Tall glass buildings, white paved wide streets, winding rivers and green parks with large trees surround you as you head out into the city. It’s a beautiful blue day, with a few fluffy clouds dotting the sky along with the rows of flying cars going by. You pass by many other pedestrians who also decided to take advantage of the fresh air and sunny skies and head towards the grocery store – a giant vertical farm located a few blocks from your apartment complex. Children are playing in the nearby park, splashing in the artificial pond while their parents look on, sitting on park benches shaded by the trees. The tall gleaming skyscrapers reach up high into the sky without casting an overwhelming shadow upon you, and you smile as a light rail glides silently on the suspended tracks above. Yes, this is the life, a city free of pollution, easy access to public transportation, well-maintained utilities and infrastructure, and state-of-the-art sustainable structures.
Too bad it’s not going to happen. At least, not in the way that we are always presented in movies and pictures. Take a look outside your home. Whether or not you live in the heart of an urban center, you can be pretty sure that transforming where you live right now, to the futuristic paradise that you imagined will take many years, and a lot of overhaul. That blacktop street has to be remade, that ugly building needs to be demolished, that shady gas station isn’t making you feel any more safe, and the constant sound of cars going by is making it impossible to get a good night’s sleep. In order to get to that pleasant picture in your mind, you’d have to take everything down and start from scratch, and as much as any architect or planner would love that, starting from scratch is highly improbable. Some designers have been lucky to be able to start from scratch, such as Norman Foster’s City of the Future, or Abu Dhabi’s Masdar City. But what figuring out how to build a perfect city isn’t that relevant when we already have thousands of cities already built. The focus should be on how to transition from the now to the next.
Yet starting from scratch is what so many architects like to do. After all, architects are supposed to build new buildings, and that requires an open plot of land to work with. But much of the urban world is already built (at least, in many western countries) and there is very little free space to work with. Many cities already have well established infrastructure systems and buildings and a complete overhaul is impossible. I’m not just saying that Architects do this, any futurist who imagines a completely renewed city is fooling themselves, at least in my opinion. There’s simply no way we can get from where we are now, to something that’s one hundred percent planned for optimal living. It’s extremely costly, not just in terms of money for demolishing, but also in terms of embodied energy that was required to already make all the buildings that we already have. Sure, they may be old looking or not be the most efficient, but it required energy and materials to build those buildings, and we shouldn’t leave them to waste.
So instead of imagining completely new buildings or city plans, I would suggest that the focus shouldn’t be on new construction, but on retrofitting old buildings with state-of-the art technologies, let’s keep the already constructed shells, but update the innards.
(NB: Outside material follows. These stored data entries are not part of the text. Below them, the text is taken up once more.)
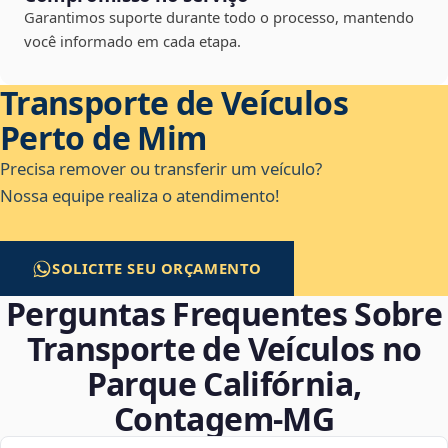
Garantimos suporte durante todo o processo, mantendo
você informado em cada etapa.
Transporte de Veículos
Perto de Mim
Precisa remover ou transferir um veículo?
Nossa equipe realiza o atendimento!
SOLICITE SEU ORÇAMENTO
Perguntas Frequentes Sobre
Transporte de Veículos no
Parque Califórnia,
Contagem‑MG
The city can take a renovation, it requires less money and preserves the historic and cultural essence of the city. This article explains that one study found that it is almost always cheaper to retrofit a building than construct an entirely new one, not to mention the added environmental benefits. There are plenty of buildings out there that lie abandoned, having outlived their intended purpose. But we can always renovate them, give them new life so that they can continue to be relevant in our society. Sustainability doesn’t just mean having the most efficient technologies and state-of-the-art buildings, it also means that we work with what we have, and have a minimal negative impact on our surroundings. I’m always glad to see projects that repurpose old buildings and structures for more relevant purposes. A great example is the High Line in New York City. It used to be an elevated freight rail line before it was decommissioned, becoming a depressing shadow over the streets of New York. It’s now being turned into a unique community park that will sure to be the center of attention for both residents and tourists.
It is my firm belief that sustainable architecture shouldn’t just incorporate new buildings, indeed, I think the main focus should be to retrofitting old buildings so that we aren’t wasting the energy that was used to build them, or the land that they take up. There’s still the issue of certain infrastructural systems such as roads and pipes as it would require a lot of work to re-design and layout networks that span the entire city. But some say it is pretty necessary as cities become more advanced. But in terms of buildings, I think there should definitely be an emphasis on working with what we have and improving what we already have and then using that as a base to transition us to a more appealing city. Sure, new buildings look cool and may incorporate a lot of sustainable technologies, but are it really worth it when there’s an empty abandoned warehouse that could have the exact same technologies with an already built shell? Sure some work needs to be done to make it more appealing to the eye, but it can just be seen as a unique design challenge. And challenges provide a great environment for great ideas to come forth.